Opinion by
Mr. Justice Allen.The plaintiff in error was convicted of keeping a gambling room. The prosecution was brought under section 1790 R. S. 1908 (Sec. 1922 Mills Ann. Sts. 1912), which provides, among other things, that “if any person shall keep any room * * * to be used or occupied for gambling, or shall knowingly permit the same to be used or occupied for gambling,” he shall be fined or imprisoned, etc.

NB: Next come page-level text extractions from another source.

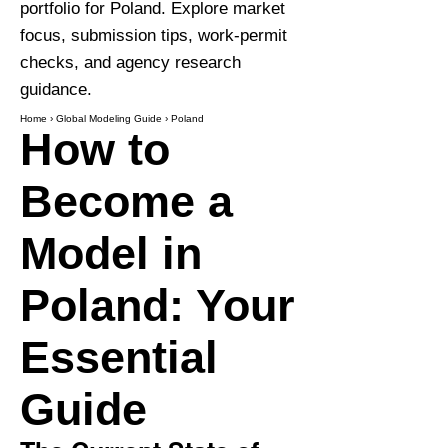
portfolio for Poland. Explore market
focus, submission tips, work-permit
checks, and agency research
guidance.
Home
›
Global Modeling Guide
›
Poland
How to
Become a
Model in
Poland: Your
Essential
Guide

The information upon which defendant was tried contained one count, and alleged, in substance, that the defendant on March 4, 1916, at and within the county of Las Animas, kept a certain room, building and tenement to be used and occupied for gambling, and “did then and there unlawfully and knowingly permit the said room1, building and tenement, so kept by him as aforesaid, to be used and occupied for gambling.”
The assignments of error, to the extent that the same are argued, relates entirely to the sufficiency of the evidence to sustain a verdict of guilty.

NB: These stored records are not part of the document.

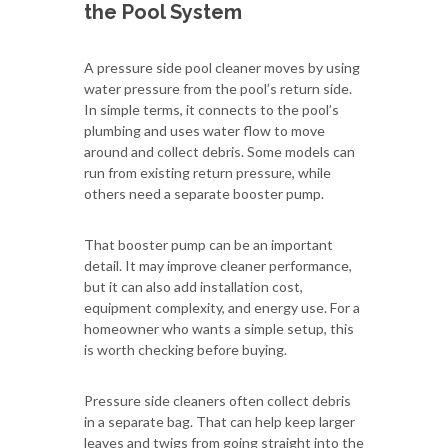
the Pool System
A pressure side pool cleaner moves by using
water pressure from the pool’s return side.
In simple terms, it connects to the pool’s
plumbing and uses water flow to move
around and collect debris. Some models can
run from existing return pressure, while
others need a separate booster pump.
That booster pump can be an important
detail. It may improve cleaner performance,
but it can also add installation cost,
equipment complexity, and energy use. For a
homeowner who wants a simple setup, this
is worth checking before buying.
Pressure side cleaners often collect debris
in a separate bag. That can help keep larger
leaves and twigs from going straight into the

The evidence shows that at the time named in the information, the plaintiff in error, defendant below, operated a pool hall in Trinidad. On the date mentioned two men played several games of “pay-ball” pool in the defendant’s *596place of business. In each of such games the players played for money. This was gambling on their part. Everhart v. People, 54 Colo. 272, 274, 103 Pac. 1076.

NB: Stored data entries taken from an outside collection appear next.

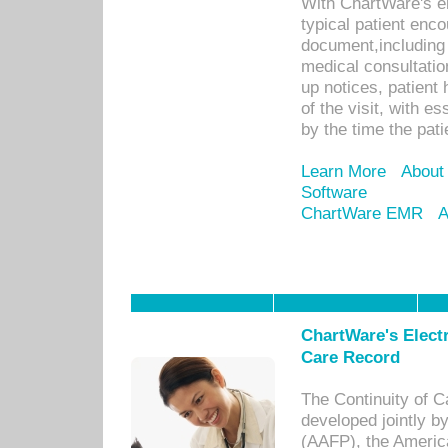
With ChartWare's e
typical patient enc
document,including 
medical consultation 
up notices, patient 
of the visit, with es
by the time the pat
Learn More
About
Software
ChartWare EMR
A
ChartWare's Electr
Care Record
The Continuity of C
developed jointly 
(AAFP), the Americ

While the defendant denied.having knowledge of the fact that the players were playing for money, there was evidence that he was aware of the fact and that he permitted the players to gamble.
It is not disputed that the evidence shows that the defendant was licensed to conduct a pool hall. This matter is dwelt upon at some length by plaintiff in error in his brief, but it is not shown, either in the argument or' by the authorities cited, that this situation is material. The defendant while authorized under his license from the city of Trinidad .to conduct a pool hall, was not thereby authorized to permit pool games to be played as gambling games. Barker v. The State, 12 Tex. 273. “The licensing of a pool or billiard table does not authorize betting at such table.” Hopkins v. State, 122 Ga. 583, 50 S. E. 351, 69 L. R. A. 117, 2 A. & E. Ann. Cas. 617.
It is argued, or at least strongly intimated, in the brief of plaintiff in error, that a pool hall cannot be a “gambling hail,” or a room kept or permitted to be used or occupied for gambling. It is universally held, however, that a proprietor of a pool hall is guilty of keeping a gaming house if he permits the players to play pool games for money. 12 R. C. L. 735, sec. 37; State v. Book, 41 Iowa 550, 20 Am. Rep. 609; Hamilton v. The State, 75 Ind. 586; note, 121 Am. St. Rep. 695, 19 L. R. A. (N. S.) 913.
The evidence was sufficient to support the verdict, and the judgment is therefore affirmed.
Affirmed.
Chief Justice Hill and Mr. Justice Bailey concur.